8). Developer development :
Silica having a hydrophobicity of 65% and a volume average particle size of 12 nm (trade name “RX-200”, manufactured by Nippon Aerosil Co., Ltd.) as an external additive was added to 100 parts of the obtained core-shell colored polymer particles. 2.0 parts of silica having a hydrophobization degree of 64% and a volume average particle diameter of 40 nm (made by Nippon Aerosil Co., Ltd., trade name “RX-50”), and a cube shape having a volume average particle diameter of 0.3 μm Add 0.3 parts of calcium carbonate (manufactured by Maruo Calcium Co., Ltd., trade name “CUBE-03BHS”), mix with a Henschel mixer for 10 minutes at 1400 rpm, and use a non-magnetic one-component developer (toner) Was prepared. The results are shown in Table 1.

[Comparative Example 1]
In the step of preparing the aqueous medium containing magnesium hydroxide colloid, 10.3 parts of sodium hydroxide was added to 45 parts of ion-exchanged water under stirring in an aqueous solution in which 16.9 parts of magnesium chloride was dissolved in 215 parts of ion-exchanged water. Core-shell colored polymer particles were obtained in the same manner as in Example 1 except that the dissolved aqueous solution was gradually added to prepare an aqueous medium containing a magnesium hydroxide colloid. The obtained colored polymer particles had a volume average particle size dv of 5.79 μm and a particle size distribution dv / dp of 1.25. Table 1 shows the evaluation results of the obtained toner.

[Comparative Example 2]
In Comparative Example 1, a core / shell colored polymer was prepared in the same manner as in Comparative Example 1, except that 16.9 parts of magnesium chloride was changed to 14.6 parts and 10.3 parts of sodium hydroxide were changed to 8.9 parts. Particles were obtained. The obtained colored polymer particles had a volume average particle size dv of 6.25 μm and a particle size distribution dv / dp of 1.27. Table 1 shows the evaluation results of the obtained toner.

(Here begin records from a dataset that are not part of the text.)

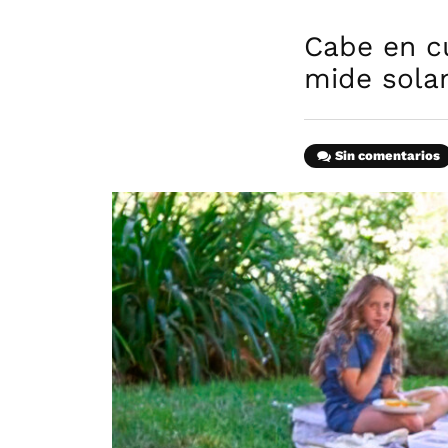
Cabe en c
mide sola
Sin comentarios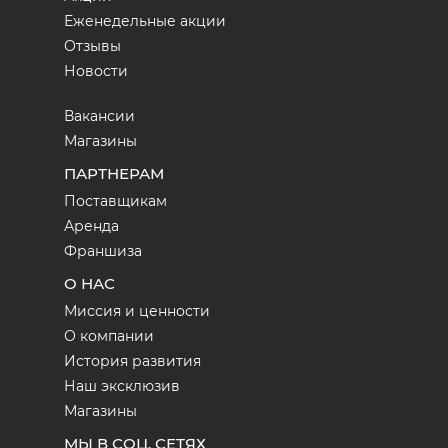
Еженедельные акции
Отзывы
Новости
Вакансии
Магазины
ПАРТНЕРАМ
Поставщикам
Аренда
Франшиза
О НАС
Миссия и ценности
О компании
История развития
Наш эксклюзив
Магазины
МЫ В СОЦ. СЕТЯХ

  The polymerized toner of the present invention is used to visualize an electrostatic latent image formed on a photosensitive member in an electrophotographic or electrostatic recording type copying machine, a laser beam printer, a facsimile, or the like. It can be used as a developer.

Claims (7)

  Polymerizability containing at least a polymerizable monomer and a colorant in an aqueous medium containing finely water-insoluble inorganic compound fine particles formed by reaction of two kinds of water-soluble inorganic compounds in an aqueous phase as a dispersant. In a method for producing a polymerized toner including a step of dispersing a monomer composition in droplets and then polymerizing to form colored polymer particles, the slightly water-soluble inorganic compound fine particles are formed of two kinds of water-soluble inorganic compounds. A method for producing a polymerized toner, which is formed by bringing an aqueous solution of one of the inorganic compounds into contact with a solid of the other inorganic compound to cause a reaction.   The production method according to claim 1, wherein the two types of water-soluble inorganic compounds are a water-soluble polyvalent inorganic compound and an alkali metal hydroxide.   The process according to claim 1, wherein the two types of water-soluble inorganic compounds are phosphoric acid or a water-soluble phosphate and a water-soluble calcium salt.   The manufacturing method according to claim 1, wherein the solid substance of the inorganic compound is a granular material having an average particle diameter of 0.01 to 3 mm.   The water-insoluble inorganic compound fine particle is a colloid of a water-insoluble inorganic hydroxide obtained by bringing an aqueous solution of a water-soluble polyvalent inorganic compound and a solid of an alkali metal hydroxide salt into contact with each other. 2. The production method according to 2.   6. The process according to claim 5, wherein the slightly water-soluble inorganic compound fine particles are a magnesium hydroxide salt colloid obtained by bringing an aqueous solution of magnesium chloride into contact with a solid substance of sodium hydroxide for reaction.   The production method according to claim 1, wherein the polymerizable monomer composition further contains a charge control agent and a release agent.